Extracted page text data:
- - - - -

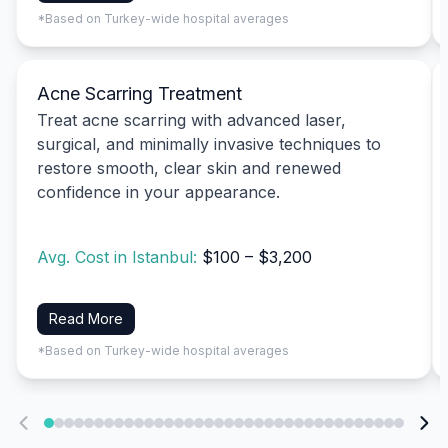
*Based on Turkey-wide hospital averages
Acne Scarring Treatment
Treat acne scarring with advanced laser,
surgical, and minimally invasive techniques to
restore smooth, clear skin and renewed
confidence in your appearance.
Avg. Cost in Istanbul:
$100 – $3,200
Read More
*Based on Turkey-wide hospital averages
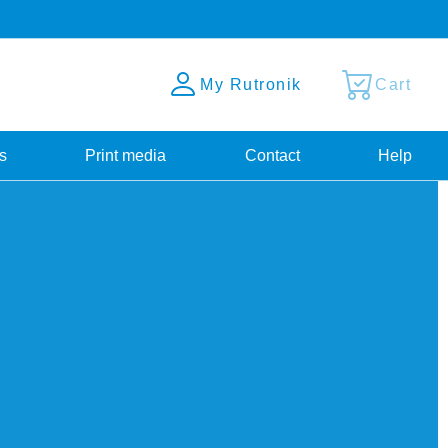
My Rutronik
Cart
s
Print media
Contact
Help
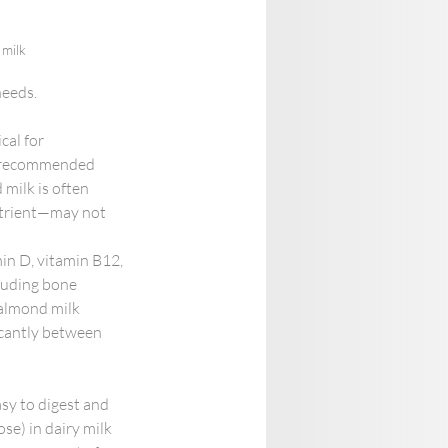
 milk
needs.
cal for 
he recommended 
 milk is often 
nutrient—may not 
min D, vitamin B12, 
luding bone 
 almond milk 
ficantly between 
asy to digest and 
se) in dairy milk 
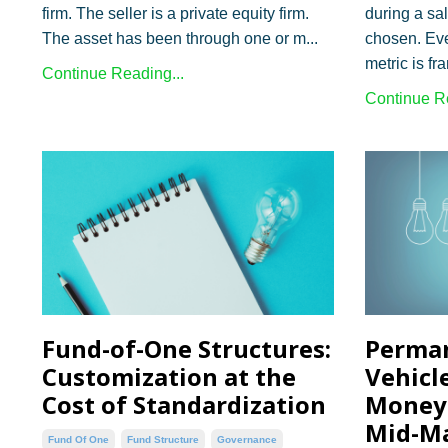
firm. The seller is a private equity firm.
during a sa
The asset has been through one or m...
chosen. Eve
metric is fr
Continue Reading...
Continue Re
Fund-of-One Structures:
Perman
Customization at the
Vehicl
Cost of Standardization
Money 
Mid-M
Fund Of One
Fund Structure
Governance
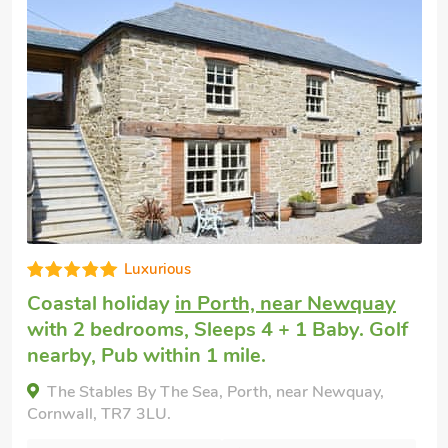
High standard
Coastal cottage
in Newquay
with 2
bedrooms, Sleeps 4 + 1 Baby. Pub within
1 mile, Winter Short Breaks.
3 Harbour View, Newquay, Cornwall, TR7 1GZ.
Bedrooms - 2
Sleeps - 4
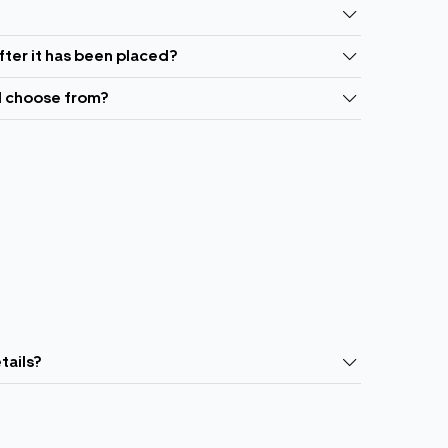
fter it has been placed?
I choose from?
tails?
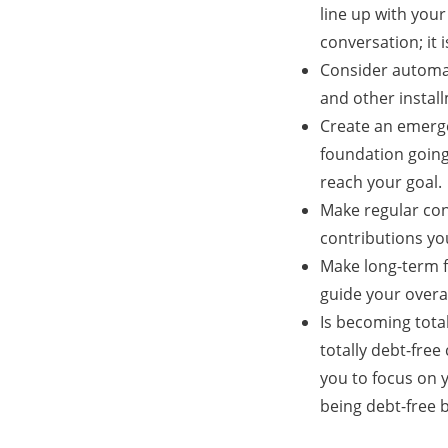
line up with your
conversation; it
Consider automat
and other instal
Create an emerge
foundation going
reach your goal.
Make regular con
contributions yo
Make long-term fi
guide your overal
Is becoming total
totally debt-free
you to focus on y
being debt-free 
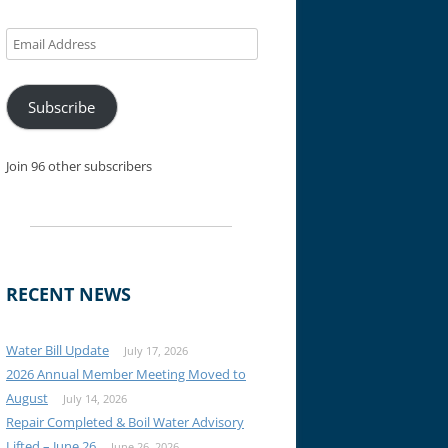
Email
Address
Subscribe
Join 96 other subscribers
RECENT NEWS
Water Bill Update
July 17, 2026
2026 Annual Member Meeting Moved to
August
July 14, 2026
Repair Completed & Boil Water Advisory
Lifted – June 26
June 26, 2026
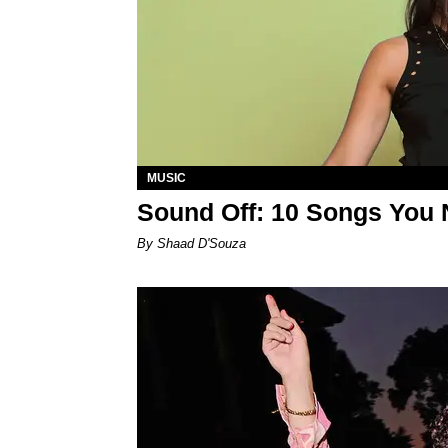
MUSIC
Sound Off: 10 Songs You 
By Shaad D'Souza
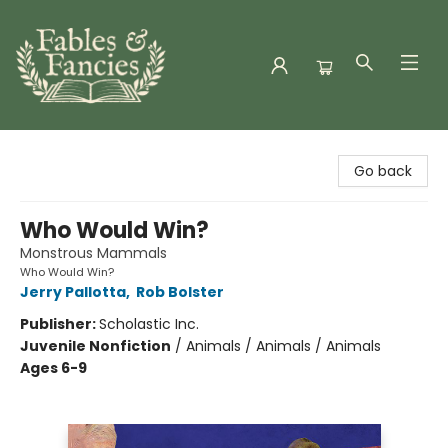
Fables & Fancies
Go back
Who Would Win?
Monstrous Mammals
Who Would Win?
Jerry Pallotta
,
Rob Bolster
Publisher:
Scholastic Inc.
Juvenile Nonfiction
/
Animals / Animals / Animals
Ages 6-9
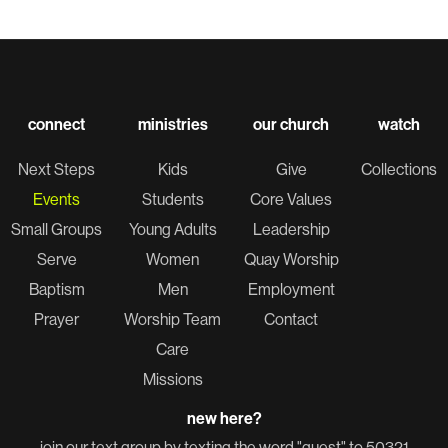
connect
ministries
our church
watch
Next Steps
Kids
Give
Collections
Events
Students
Core Values
Small Groups
Young Adults
Leadership
Serve
Women
Quay Worship
Baptism
Men
Employment
Prayer
Worship Team
Contact
Care
Missions
new here?
join our text group by texting the word "guest" to 50321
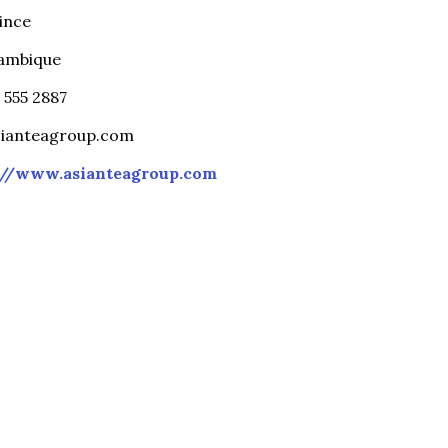
ince
ambique
6 555 2887
sianteagroup.com
://www.asianteagroup.com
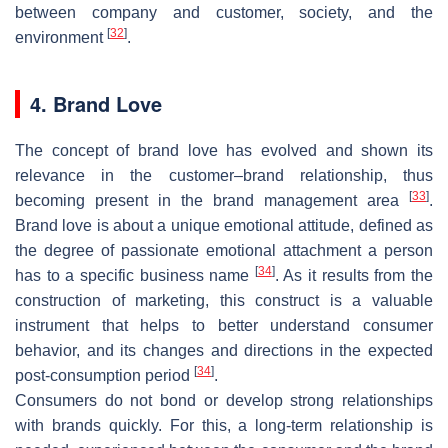
between company and customer, society, and the
[
32
]
environment
.
4. Brand Love
The concept of brand love has evolved and shown its
relevance in the customer–brand relationship, thus
[
33
]
becoming present in the brand management area
.
Brand love is about a unique emotional attitude, defined as
the degree of passionate emotional attachment a person
[
34
]
has to a specific business name
. As it results from the
construction of marketing, this construct is a valuable
instrument that helps to better understand consumer
behavior, and its changes and directions in the expected
[
34
]
post-consumption period
.
Consumers do not bond or develop strong relationships
with brands quickly. For this, a long-term relationship is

- - - - -

Please show, exactly as written, every line above that contains the word "milk".

Answer below:
 milk
 milk is often 
 almond milk 
se) in dairy milk 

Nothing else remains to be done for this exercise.